§ **Excerpts from a dataset**
[Start of section]
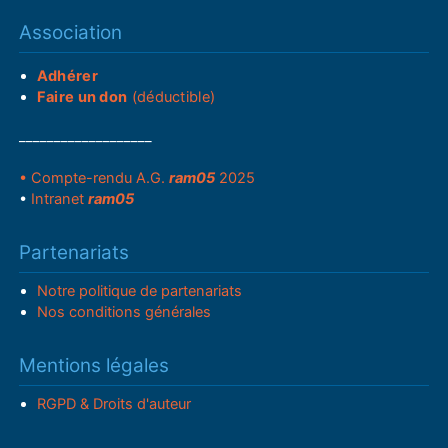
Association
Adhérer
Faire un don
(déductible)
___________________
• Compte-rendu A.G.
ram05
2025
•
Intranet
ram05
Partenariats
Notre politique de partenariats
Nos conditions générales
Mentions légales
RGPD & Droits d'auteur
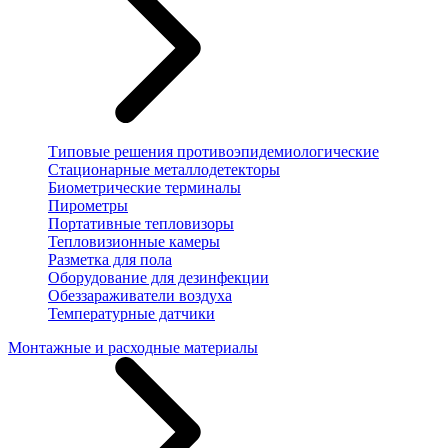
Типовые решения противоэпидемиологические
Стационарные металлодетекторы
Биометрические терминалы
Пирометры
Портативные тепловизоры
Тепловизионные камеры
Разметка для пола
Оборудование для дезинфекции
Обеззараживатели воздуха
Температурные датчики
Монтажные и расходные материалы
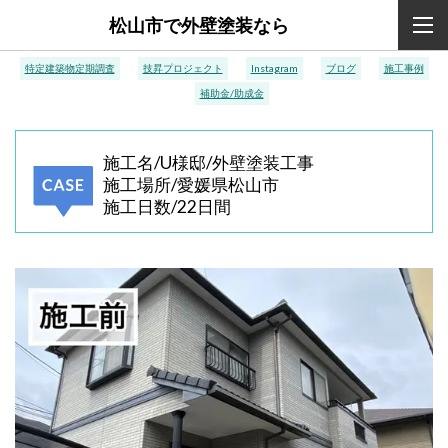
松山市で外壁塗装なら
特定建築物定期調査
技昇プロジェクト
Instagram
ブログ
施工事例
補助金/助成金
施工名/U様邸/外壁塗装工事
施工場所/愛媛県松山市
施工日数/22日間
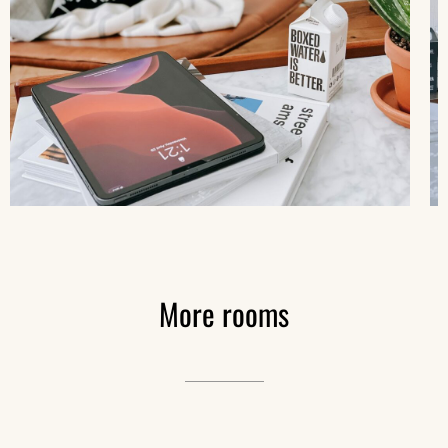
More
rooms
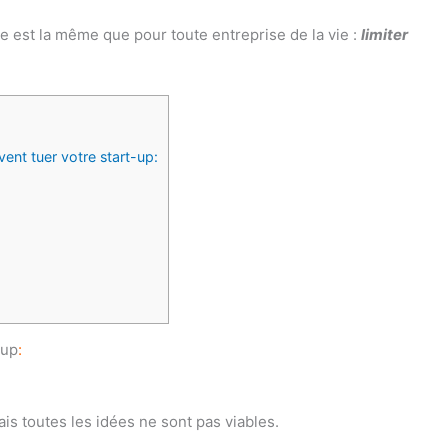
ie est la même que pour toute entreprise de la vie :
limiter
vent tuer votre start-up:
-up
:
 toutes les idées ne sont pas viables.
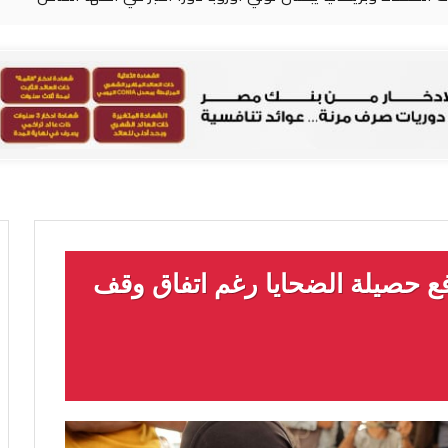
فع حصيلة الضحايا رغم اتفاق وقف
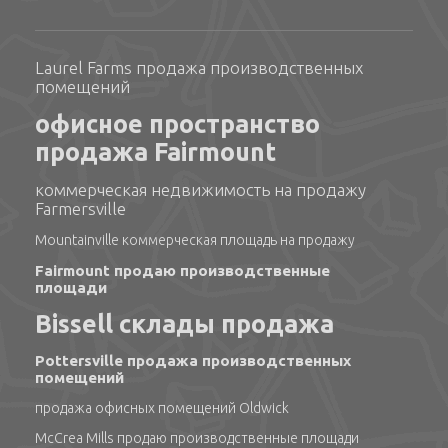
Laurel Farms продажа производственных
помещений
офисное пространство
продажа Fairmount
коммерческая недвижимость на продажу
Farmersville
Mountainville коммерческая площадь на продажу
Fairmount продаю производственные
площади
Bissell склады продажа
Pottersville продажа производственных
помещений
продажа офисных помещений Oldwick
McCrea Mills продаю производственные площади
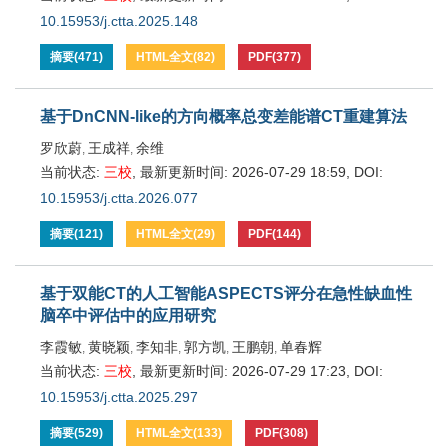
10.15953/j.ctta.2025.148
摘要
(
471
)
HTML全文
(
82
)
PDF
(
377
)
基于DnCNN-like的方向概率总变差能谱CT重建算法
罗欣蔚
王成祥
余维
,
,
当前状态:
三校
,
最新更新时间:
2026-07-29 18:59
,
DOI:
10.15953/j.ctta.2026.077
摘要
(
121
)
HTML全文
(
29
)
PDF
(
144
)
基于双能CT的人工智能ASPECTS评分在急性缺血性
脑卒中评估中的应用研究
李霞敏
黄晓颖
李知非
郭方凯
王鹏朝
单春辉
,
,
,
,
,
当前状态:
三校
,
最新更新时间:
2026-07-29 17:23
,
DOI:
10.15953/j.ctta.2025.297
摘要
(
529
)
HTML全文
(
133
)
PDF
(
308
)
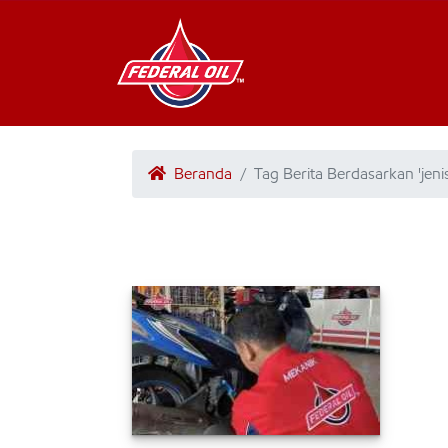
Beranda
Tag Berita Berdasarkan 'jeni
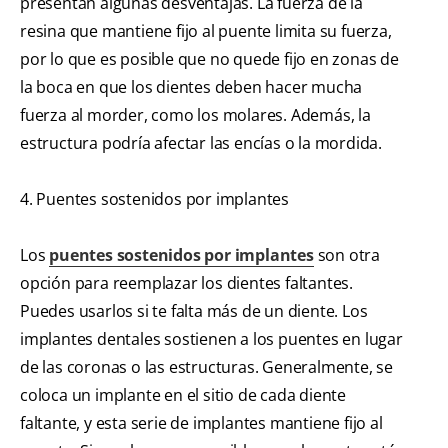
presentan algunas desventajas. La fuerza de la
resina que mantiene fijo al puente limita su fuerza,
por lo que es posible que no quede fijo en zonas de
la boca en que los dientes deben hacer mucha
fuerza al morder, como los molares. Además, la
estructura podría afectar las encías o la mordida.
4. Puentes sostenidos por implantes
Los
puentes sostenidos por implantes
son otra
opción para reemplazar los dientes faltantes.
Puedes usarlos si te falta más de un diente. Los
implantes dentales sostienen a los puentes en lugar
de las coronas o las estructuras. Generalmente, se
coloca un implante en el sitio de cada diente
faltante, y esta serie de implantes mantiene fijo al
[End of section]
§ **Task item**
Begin at the first line of the records. Print every line through the one containing "opción para reemplazar los dientes faltantes." exactly, but skip the pictures.

§ **Response**
Association
Adhérer
Faire un don
(déductible)
___________________
• Compte-rendu A.G.
ram05
2025
•
Intranet
ram05
Partenariats
Notre politique de partenariats
Nos conditions générales
Mentions légales
RGPD & Droits d'auteur
Типовые решения противоэпидемиологические
Стационарные металлодетекторы
Биометрические терминалы
Пирометры
Портативные тепловизоры
Тепловизионные камеры
Разметка для пола
Оборудование для дезинфекции
Обеззараживатели воздуха
Температурные датчики
Монтажные и расходные материалы
松山市で外壁塗装なら
特定建築物定期調査
技昇プロジェクト
Instagram
ブログ
施工事例
補助金/助成金
施工名/U様邸/外壁塗装工事
施工場所/愛媛県松山市
施工日数/22日間
More
rooms
ie est la même que pour toute entreprise de la vie :
limiter
vent tuer votre start-up:
-up
:
 toutes les idées ne sont pas viables.
فع حصيلة الضحايا رغم اتفاق وقف
Laurel Farms продажа производственных
помещений
офисное пространство
продажа Fairmount
коммерческая недвижимость на продажу
Farmersville
Mountainville коммерческая площадь на продажу
Fairmount продаю производственные
площади
Bissell склады продажа
Pottersville продажа производственных
помещений
продажа офисных помещений Oldwick
McCrea Mills продаю производственные площади
10.15953/j.ctta.2025.148
摘要
(
471
)
HTML全文
(
82
)
PDF
(
377
)
基于DnCNN-like的方向概率总变差能谱CT重建算法
罗欣蔚
王成祥
余维
,
,
当前状态:
三校
,
最新更新时间:
2026-07-29 18:59
,
DOI:
10.15953/j.ctta.2026.077
摘要
(
121
)
HTML全文
(
29
)
PDF
(
144
)
基于双能CT的人工智能ASPECTS评分在急性缺血性
脑卒中评估中的应用研究
李霞敏
黄晓颖
李知非
郭方凯
王鹏朝
单春辉
,
,
,
,
,
当前状态:
三校
,
最新更新时间:
2026-07-29 17:23
,
DOI:
10.15953/j.ctta.2025.297
摘要
(
529
)
HTML全文
(
133
)
PDF
(
308
)
Beranda
Tag Berita Berdasarkan 'jeni
presentan algunas desventajas. La fuerza de la
resina que mantiene fijo al puente limita su fuerza,
por lo que es posible que no quede fijo en zonas de
la boca en que los dientes deben hacer mucha
fuerza al morder, como los molares. Además, la
estructura podría afectar las encías o la mordida.
4. Puentes sostenidos por implantes
Los
puentes sostenidos por implantes
son otra
opción para reemplazar los dientes faltantes.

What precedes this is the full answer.